**Your task:** Could you print the stretch of lines below from the one with "the front of Jimmy John's on" through the one with "that see skills develop", exactly as they stand and without any pictures?

**Exercise data:**
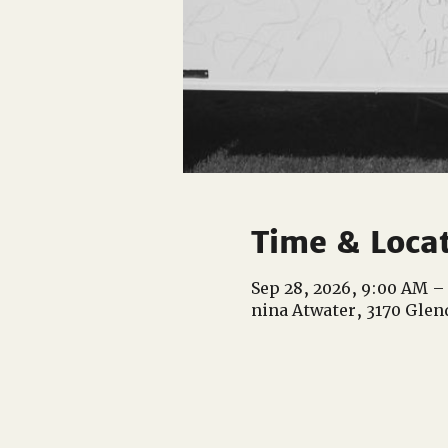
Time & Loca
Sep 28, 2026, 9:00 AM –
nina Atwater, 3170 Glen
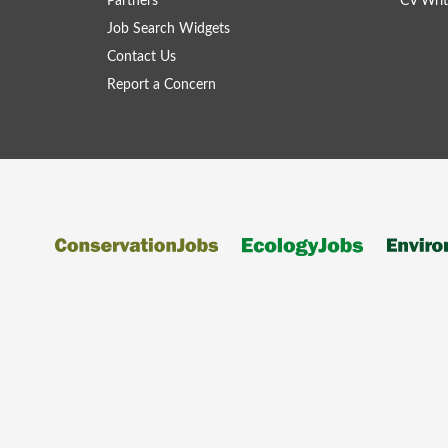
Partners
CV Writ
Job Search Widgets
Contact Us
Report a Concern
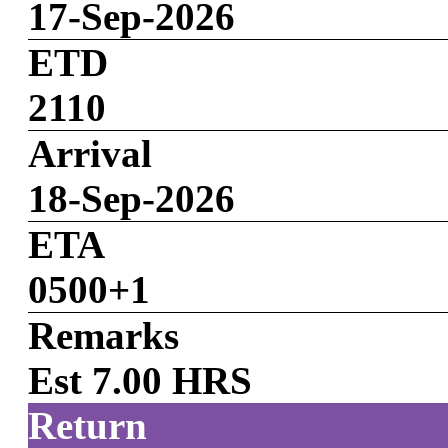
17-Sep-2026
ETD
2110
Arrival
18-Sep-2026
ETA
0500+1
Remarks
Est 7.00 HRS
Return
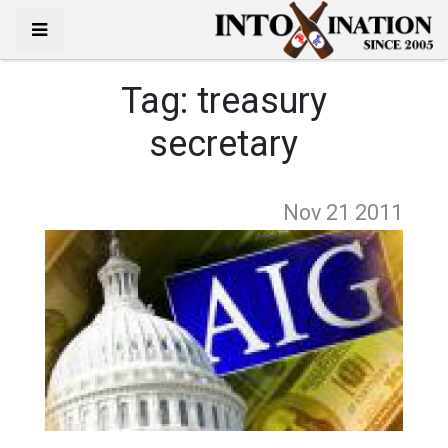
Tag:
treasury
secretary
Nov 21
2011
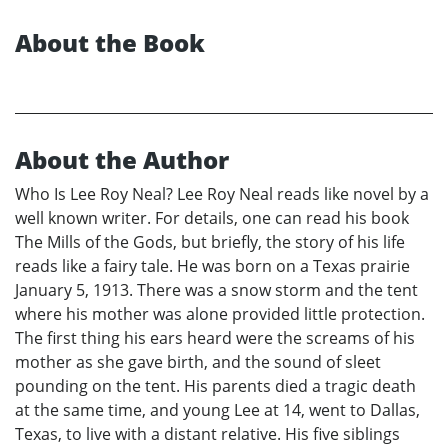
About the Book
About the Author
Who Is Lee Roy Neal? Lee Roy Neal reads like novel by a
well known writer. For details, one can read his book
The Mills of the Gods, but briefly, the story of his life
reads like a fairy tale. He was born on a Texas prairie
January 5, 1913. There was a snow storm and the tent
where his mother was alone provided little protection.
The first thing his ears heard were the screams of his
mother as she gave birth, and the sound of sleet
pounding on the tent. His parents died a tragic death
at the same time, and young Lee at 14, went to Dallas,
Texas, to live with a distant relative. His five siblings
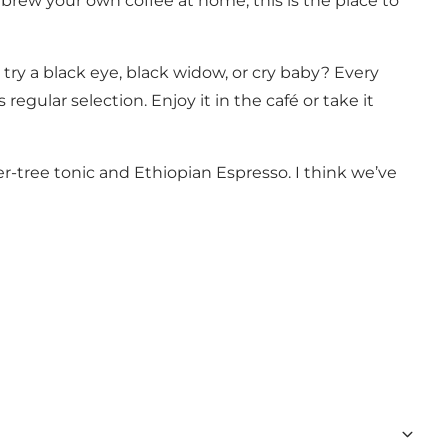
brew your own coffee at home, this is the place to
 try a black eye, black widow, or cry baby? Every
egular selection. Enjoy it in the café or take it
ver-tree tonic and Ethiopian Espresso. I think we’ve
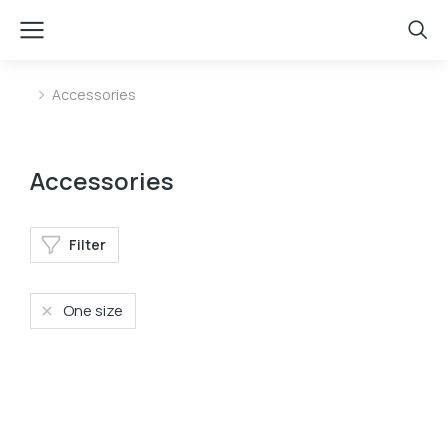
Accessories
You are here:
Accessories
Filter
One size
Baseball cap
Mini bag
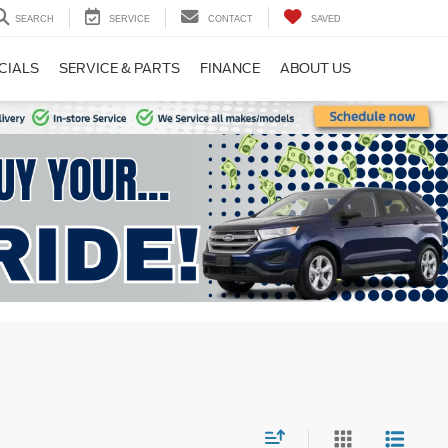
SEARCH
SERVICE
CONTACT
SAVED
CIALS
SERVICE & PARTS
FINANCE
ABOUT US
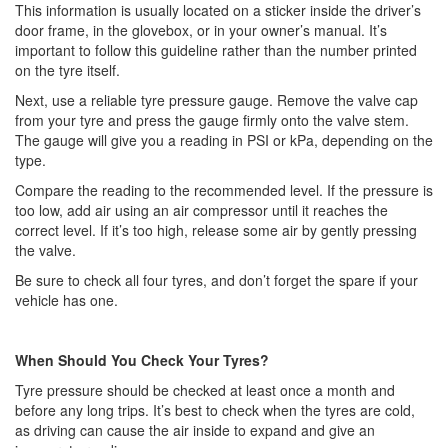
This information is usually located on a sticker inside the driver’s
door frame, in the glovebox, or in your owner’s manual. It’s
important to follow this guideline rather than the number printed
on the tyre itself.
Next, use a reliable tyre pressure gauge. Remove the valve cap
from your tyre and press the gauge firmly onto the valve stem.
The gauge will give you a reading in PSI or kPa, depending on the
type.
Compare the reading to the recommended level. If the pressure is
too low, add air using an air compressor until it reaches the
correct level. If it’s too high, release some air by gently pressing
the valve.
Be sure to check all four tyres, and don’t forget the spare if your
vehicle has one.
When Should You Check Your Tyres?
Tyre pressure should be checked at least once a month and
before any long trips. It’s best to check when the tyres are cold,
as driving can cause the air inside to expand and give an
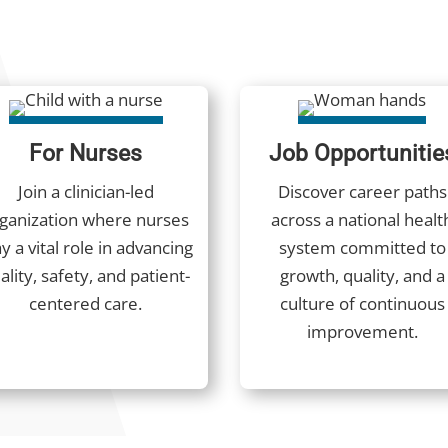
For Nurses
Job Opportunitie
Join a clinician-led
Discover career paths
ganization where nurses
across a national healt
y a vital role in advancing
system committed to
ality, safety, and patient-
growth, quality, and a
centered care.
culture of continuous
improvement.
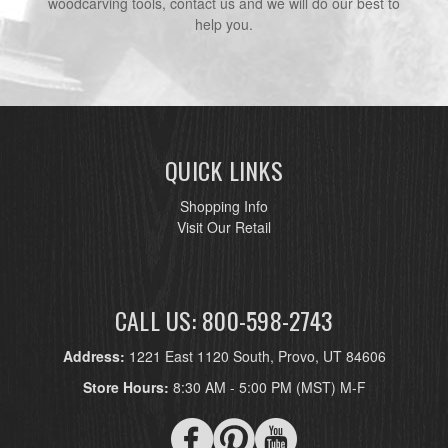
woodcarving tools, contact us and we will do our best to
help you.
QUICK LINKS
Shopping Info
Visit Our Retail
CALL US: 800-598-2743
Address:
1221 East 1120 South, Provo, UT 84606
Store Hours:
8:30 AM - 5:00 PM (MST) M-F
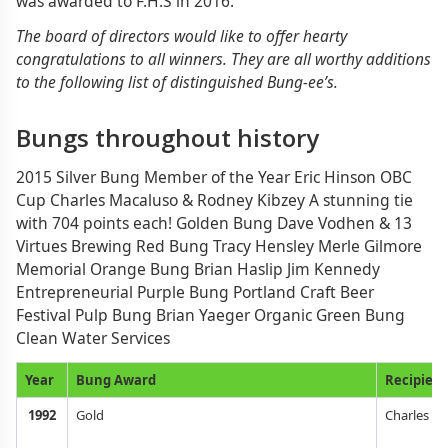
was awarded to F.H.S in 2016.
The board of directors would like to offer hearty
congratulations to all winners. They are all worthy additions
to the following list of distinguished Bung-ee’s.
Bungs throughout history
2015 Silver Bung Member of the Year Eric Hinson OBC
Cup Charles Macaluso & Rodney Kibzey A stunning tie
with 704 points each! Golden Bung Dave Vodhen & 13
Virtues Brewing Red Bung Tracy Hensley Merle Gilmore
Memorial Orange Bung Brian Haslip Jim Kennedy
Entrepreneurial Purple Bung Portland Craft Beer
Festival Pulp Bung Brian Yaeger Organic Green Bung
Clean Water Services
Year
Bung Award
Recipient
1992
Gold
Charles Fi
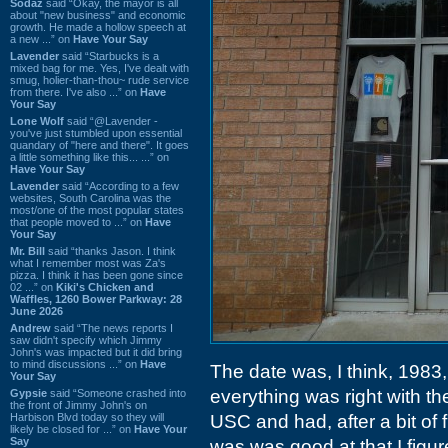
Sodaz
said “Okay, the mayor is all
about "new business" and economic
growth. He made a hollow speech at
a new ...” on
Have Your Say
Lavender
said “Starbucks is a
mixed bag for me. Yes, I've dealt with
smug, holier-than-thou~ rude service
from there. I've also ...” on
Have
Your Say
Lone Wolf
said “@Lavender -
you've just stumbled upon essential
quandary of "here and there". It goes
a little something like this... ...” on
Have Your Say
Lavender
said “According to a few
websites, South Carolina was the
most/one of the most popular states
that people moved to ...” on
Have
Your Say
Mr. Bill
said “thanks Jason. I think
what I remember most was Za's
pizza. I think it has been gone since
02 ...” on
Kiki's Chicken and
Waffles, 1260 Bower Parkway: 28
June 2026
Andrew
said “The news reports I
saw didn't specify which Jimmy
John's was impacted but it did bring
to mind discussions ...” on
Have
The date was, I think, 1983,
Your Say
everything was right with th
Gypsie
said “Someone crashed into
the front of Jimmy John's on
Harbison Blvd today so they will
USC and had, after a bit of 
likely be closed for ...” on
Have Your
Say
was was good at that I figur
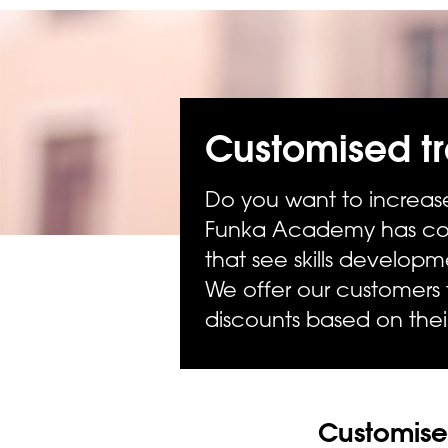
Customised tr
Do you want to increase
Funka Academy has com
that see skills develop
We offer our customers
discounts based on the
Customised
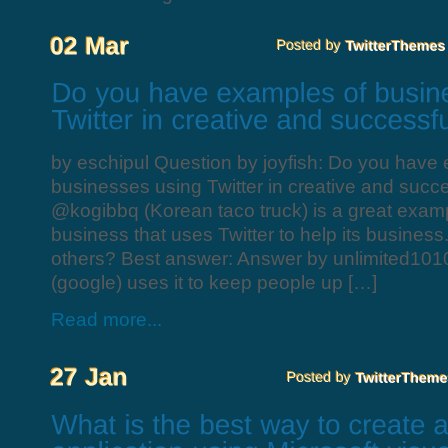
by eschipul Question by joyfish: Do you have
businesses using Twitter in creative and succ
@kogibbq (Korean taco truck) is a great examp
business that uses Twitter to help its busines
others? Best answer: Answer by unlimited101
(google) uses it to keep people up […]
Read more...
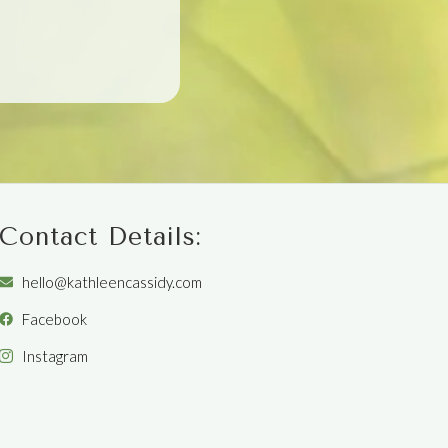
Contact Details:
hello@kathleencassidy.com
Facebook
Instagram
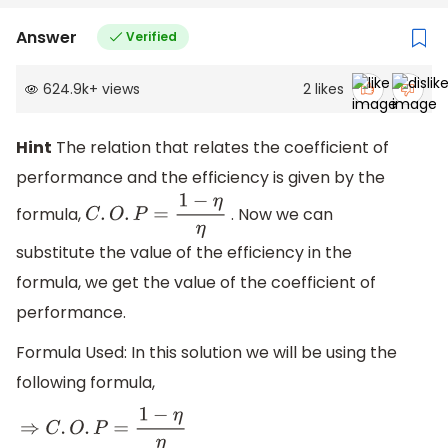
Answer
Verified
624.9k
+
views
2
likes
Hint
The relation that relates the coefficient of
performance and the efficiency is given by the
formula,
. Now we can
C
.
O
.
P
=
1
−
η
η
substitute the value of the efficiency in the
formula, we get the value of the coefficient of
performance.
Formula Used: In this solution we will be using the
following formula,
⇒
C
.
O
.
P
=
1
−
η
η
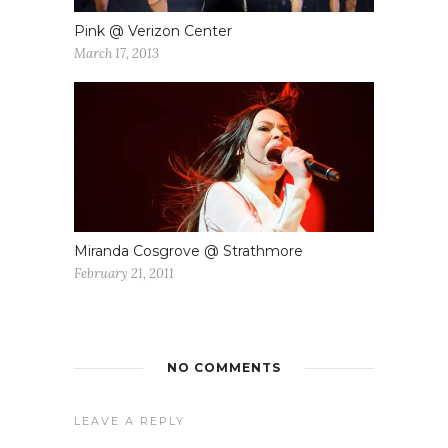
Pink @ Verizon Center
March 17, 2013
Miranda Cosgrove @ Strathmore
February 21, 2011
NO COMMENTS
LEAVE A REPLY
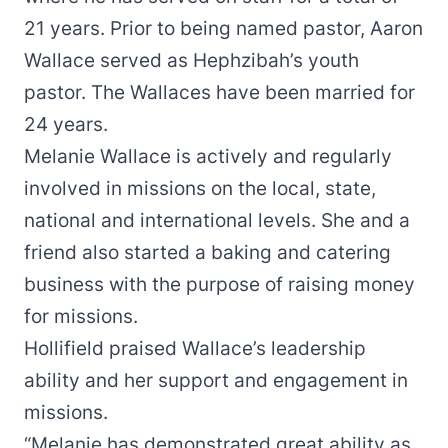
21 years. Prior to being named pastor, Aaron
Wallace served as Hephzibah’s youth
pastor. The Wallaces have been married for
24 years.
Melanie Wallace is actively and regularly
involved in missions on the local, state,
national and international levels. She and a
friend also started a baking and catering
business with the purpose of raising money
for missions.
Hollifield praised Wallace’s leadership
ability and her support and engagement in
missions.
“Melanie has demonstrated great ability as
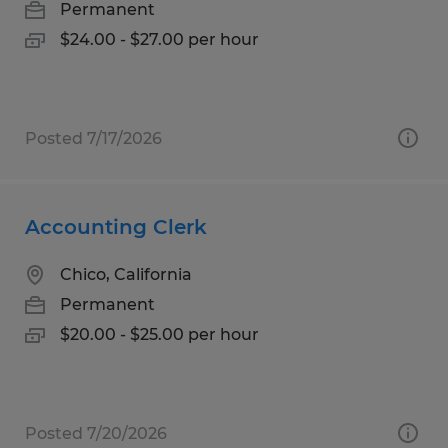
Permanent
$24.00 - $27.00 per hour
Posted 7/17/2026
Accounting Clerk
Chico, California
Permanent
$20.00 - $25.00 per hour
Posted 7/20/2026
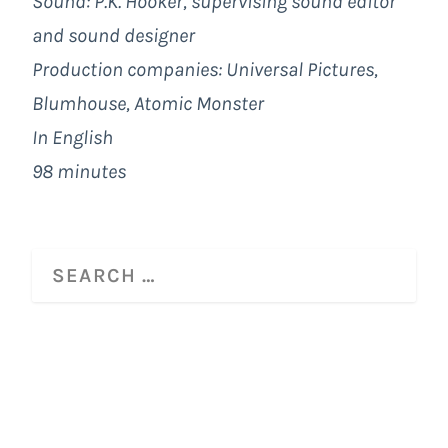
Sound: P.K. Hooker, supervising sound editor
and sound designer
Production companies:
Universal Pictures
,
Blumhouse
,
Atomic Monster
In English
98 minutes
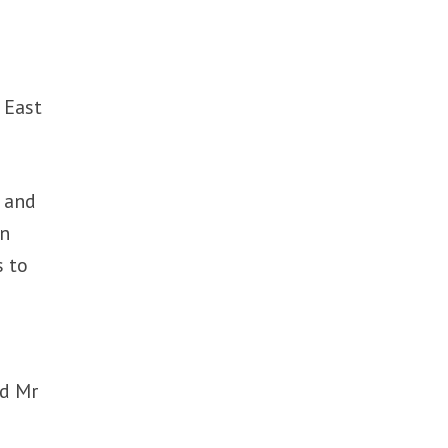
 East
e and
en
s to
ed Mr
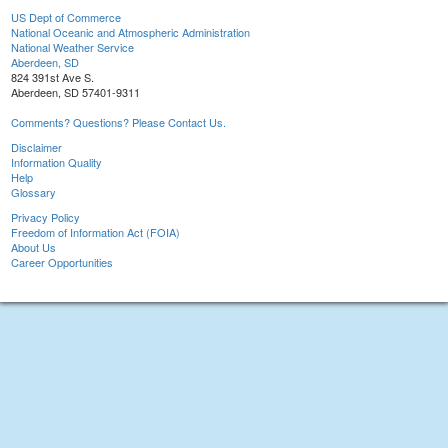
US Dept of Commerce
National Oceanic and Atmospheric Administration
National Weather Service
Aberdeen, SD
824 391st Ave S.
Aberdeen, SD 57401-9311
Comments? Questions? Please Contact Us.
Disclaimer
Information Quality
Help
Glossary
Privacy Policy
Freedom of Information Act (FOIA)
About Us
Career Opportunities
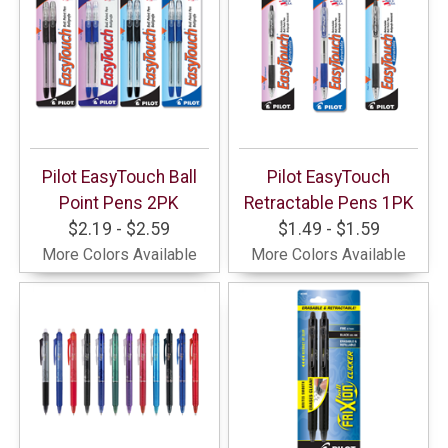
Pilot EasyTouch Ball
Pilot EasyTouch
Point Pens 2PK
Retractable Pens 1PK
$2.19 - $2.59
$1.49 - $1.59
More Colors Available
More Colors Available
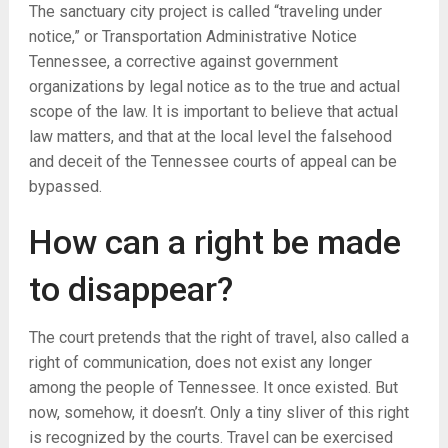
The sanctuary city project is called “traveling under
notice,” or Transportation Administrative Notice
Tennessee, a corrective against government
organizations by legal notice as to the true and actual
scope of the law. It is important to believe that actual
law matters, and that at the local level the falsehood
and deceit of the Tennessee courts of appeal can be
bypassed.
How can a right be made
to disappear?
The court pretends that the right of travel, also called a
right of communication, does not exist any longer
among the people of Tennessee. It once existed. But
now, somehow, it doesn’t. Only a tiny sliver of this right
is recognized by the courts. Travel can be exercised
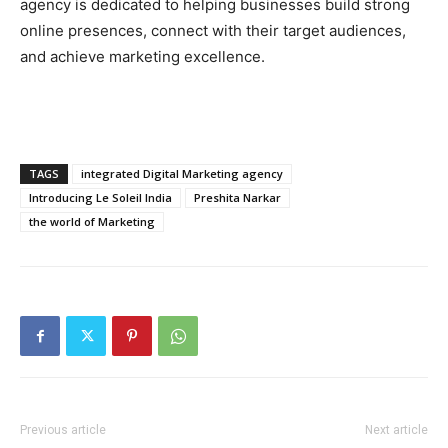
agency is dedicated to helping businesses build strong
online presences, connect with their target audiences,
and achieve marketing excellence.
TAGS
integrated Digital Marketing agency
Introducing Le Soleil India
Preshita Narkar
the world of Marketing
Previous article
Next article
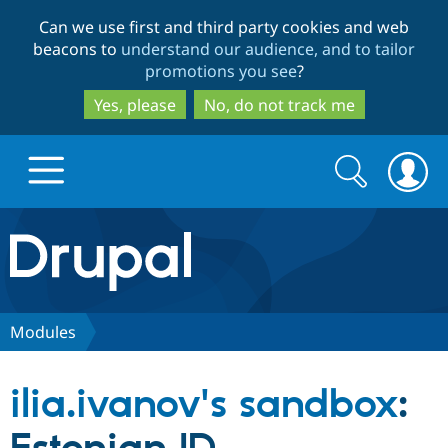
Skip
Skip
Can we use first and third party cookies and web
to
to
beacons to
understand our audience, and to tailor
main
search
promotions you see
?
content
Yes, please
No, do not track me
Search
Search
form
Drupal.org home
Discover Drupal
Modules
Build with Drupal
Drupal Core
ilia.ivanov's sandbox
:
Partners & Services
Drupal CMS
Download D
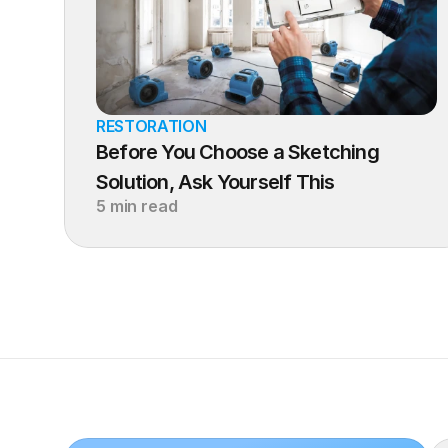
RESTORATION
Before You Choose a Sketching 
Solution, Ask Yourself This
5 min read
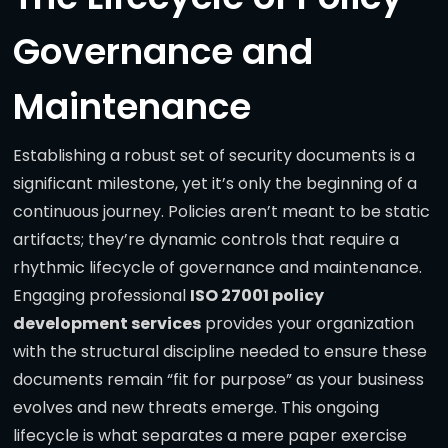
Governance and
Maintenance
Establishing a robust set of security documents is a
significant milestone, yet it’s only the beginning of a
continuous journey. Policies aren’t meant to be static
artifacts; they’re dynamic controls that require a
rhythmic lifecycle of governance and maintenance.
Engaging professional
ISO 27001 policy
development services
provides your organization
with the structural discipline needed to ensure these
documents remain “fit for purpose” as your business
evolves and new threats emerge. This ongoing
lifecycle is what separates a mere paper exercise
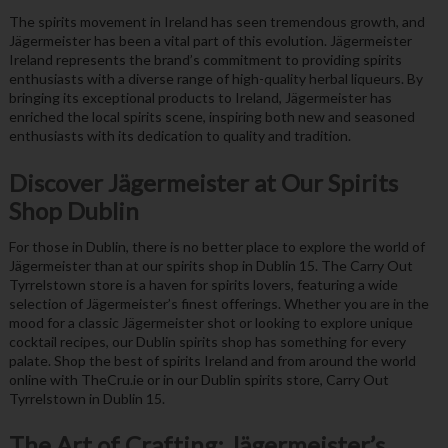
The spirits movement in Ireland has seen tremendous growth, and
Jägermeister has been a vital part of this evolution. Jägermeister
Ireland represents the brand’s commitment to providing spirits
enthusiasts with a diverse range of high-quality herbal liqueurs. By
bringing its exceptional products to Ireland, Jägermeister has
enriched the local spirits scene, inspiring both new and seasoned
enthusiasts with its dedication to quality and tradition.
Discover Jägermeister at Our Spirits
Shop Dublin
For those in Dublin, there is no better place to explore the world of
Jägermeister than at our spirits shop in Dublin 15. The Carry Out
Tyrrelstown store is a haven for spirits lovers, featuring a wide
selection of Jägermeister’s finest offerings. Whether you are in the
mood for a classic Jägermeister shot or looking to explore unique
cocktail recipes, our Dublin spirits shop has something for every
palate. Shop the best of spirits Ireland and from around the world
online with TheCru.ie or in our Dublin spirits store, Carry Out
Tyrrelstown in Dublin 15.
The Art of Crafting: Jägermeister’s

**Answer:**
the front of Jimmy John's on
Harbison Blvd today so they will
USC and had, after a bit of 
likely be closed for ...” on
Have Your
Say
was was good at that I figur
Customised tr
Do you want to increase
Funka Academy has com
that see skills develop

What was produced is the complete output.